▶ _Instructions for the task_: Keep the images out while you set down the data exactly.

▶ _Information shown_:
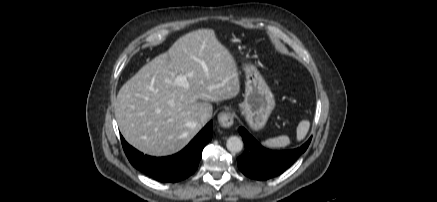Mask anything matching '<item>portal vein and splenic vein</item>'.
<instances>
[{"mask_svg":"<svg viewBox=\"0 0 437 202\" xmlns=\"http://www.w3.org/2000/svg\"><path fill=\"white\" fill-rule=\"evenodd\" d=\"M175 84L179 85V86H183V87H188L189 86V83L187 81V77L184 76V75H178L175 78Z\"/></svg>","mask_w":437,"mask_h":202,"instance_id":"portal-vein-and-splenic-vein-1","label":"portal vein and splenic vein"}]
</instances>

▶ _Task response_:
Mask anything matching '<item>portal vein and splenic vein</item>'.
<instances>
[{"mask_svg":"<svg viewBox=\"0 0 437 202\" xmlns=\"http://www.w3.org/2000/svg\"><path fill=\"white\" fill-rule=\"evenodd\" d=\"M175 84L179 85V86H183V87H188L189 86V83L187 81V77L184 76V75H178L175 78Z\"/></svg>","mask_w":437,"mask_h":202,"instance_id":"portal-vein-and-splenic-vein-1","label":"portal vein and splenic vein"}]
</instances>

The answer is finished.